Inovasi Upcycle Fashion untuk Atasi Limbah
Konferensi Perubahan Iklim COP 21 (The Conference of Parties United Nations Framework Convention on Climate Change) menyatakan bahwa industri fesyen (fashion) merupakan penyumbang limbah terbesar kedua di dunia. Dimana industri fesyen telah menyumbang 10% dari emisi karbon global.
Hal tersebut merujuk pada 43 juta ton bahan kimia yang digunakan untuk mewarnai dan merawat pakaian setiap tahun ada 8.000 bahan kimia berbeda sebagai bahan untuk memproduksi pakaian.
Tak hanya itu, industri fashion mengakibatkan sebagian besar konsumen membuang 70 pon (31,75 kilogram) pakaian per tahun.
Di Eropa sendiri, hanya sekitar 50% tekstil yang dikumpulkan untuk dipakai kembali (misalnya, diekspor ke negara lain) dan sekitar 50% didaur ulang, di mana hanya 1% yang dibuat menjadi pakaian baru. Sekitar 35% dari pakaian yang disumbangkan dibuat menjadi kain industri.

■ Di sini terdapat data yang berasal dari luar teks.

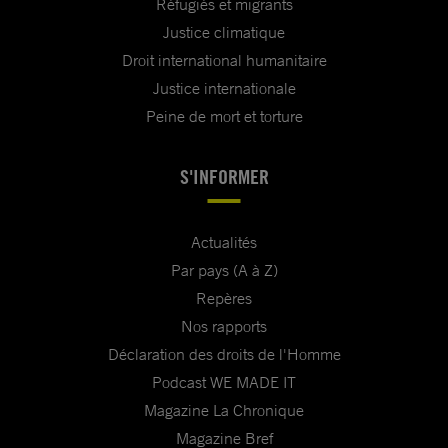
Réfugiés et migrants
Justice climatique
Droit international humanitaire
Justice internationale
Peine de mort et torture
S'INFORMER
Actualités
Par pays (A à Z)
Repères
Nos rapports
Déclaration des droits de l'Homme
Podcast WE MADE IT
Magazine La Chronique
Magazine Bref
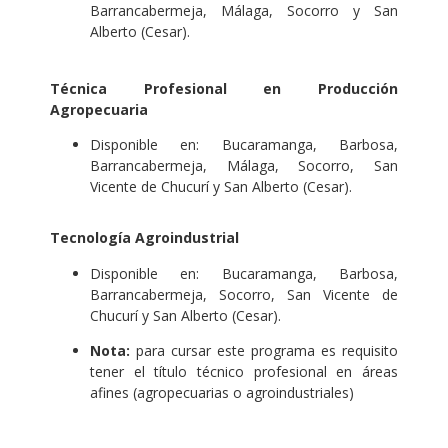
Barrancabermeja, Málaga, Socorro y San
Alberto (Cesar).
Técnica Profesional en Producción
Agropecuaria
Disponible en: Bucaramanga, Barbosa,
Barrancabermeja, Málaga, Socorro, San
Vicente de Chucurí y San Alberto (Cesar).
Tecnología Agroindustrial
Disponible en: Bucaramanga, Barbosa,
Barrancabermeja, Socorro, San Vicente de
Chucurí y San Alberto (Cesar).
Nota:
para cursar este programa es requisito
tener el título técnico profesional en áreas
afines (agropecuarias o agroindustriales)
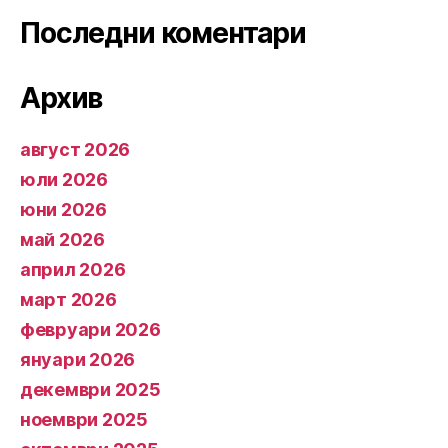
Последни коментари
Архив
август 2026
юли 2026
юни 2026
май 2026
април 2026
март 2026
февруари 2026
януари 2026
декември 2025
ноември 2025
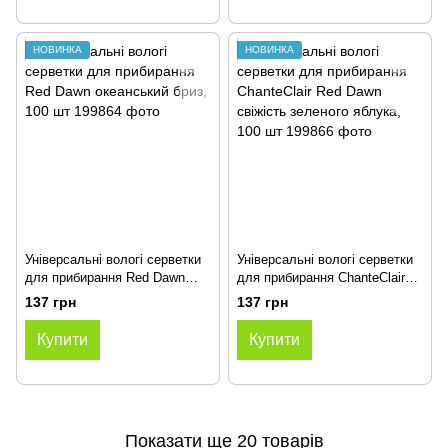
НОВИНКА
НОВИНКА
Універсальні вологі серветки
Універсальні вологі серветки
для прибирання Red Dawn
для прибирання ChanteClair
океанський бриз, 100 шт
Red Dawn свіжість зеленого
137 грн
137 грн
яблука, 100 шт
Купити
Купити
Показати ще 20 товарів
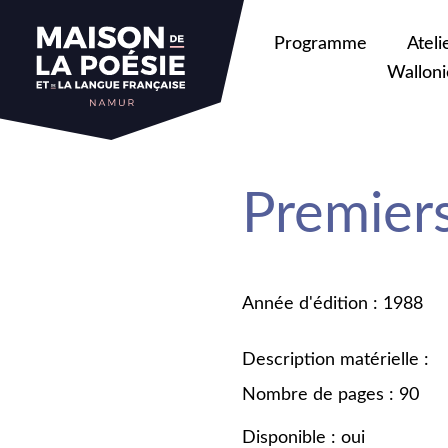
Programme
Ateli
Walloni
Premier
Année d'édition : 1988
Description matérielle :
Nombre de pages : 90
Disponible : oui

Pada akhirnya, hanya 15% pakaian bekas konsumen yang didaur ulang, sedangkan lebih dari 75% pakaian bekas didaur ulang oleh produsen. Ini menunjukkan kerugian material senilai lebih dari $100 miliar atau Rp 1,48 triliun setiap tahun, yang diperparah dengan tingginya biaya pembuangan limbah tekstil.
Mengatasi hal ini beberapa brand fashion raksasa dunia melakukan inovasi. Salah satunya sistem upcycling, yaitu mengelola suatu barang menjadi lebih baik dari aslinya.
Contoh pakaian, desain pakaian tersebut kurang menarik dan bernoda/sobek. Maka, dibuatlah desain baru dengan membentuk ulang produk.

Upcycling dapat memakai limbah pra-konsumen atau pascakonsumen atau kombinasi keduanya. Limbah pra-konsumen dihasilkan saat barang sedang diproduksi (seperti potongan kain sisa setelah dipotong polanya) dan limbah pasca-konsumen hasil dari produk jadi yang mencapai akhir masa pakainya bagi konsumen (seperti T -baju yang tidak muat lagi). Hadirnya upcycling sebagai solusi membuang limbah dengan cara yang kreatif dan inovatif.
Pasar pakaian global dunia menyumbang 2 persen dari Produk Domestik Bruto (PDB) dunia senilai 3 triliun dolar, 3.000 miliar. Hampir 75% pasar mode dunia berkiblat di Eropa, AS, Cina, dan Jepang.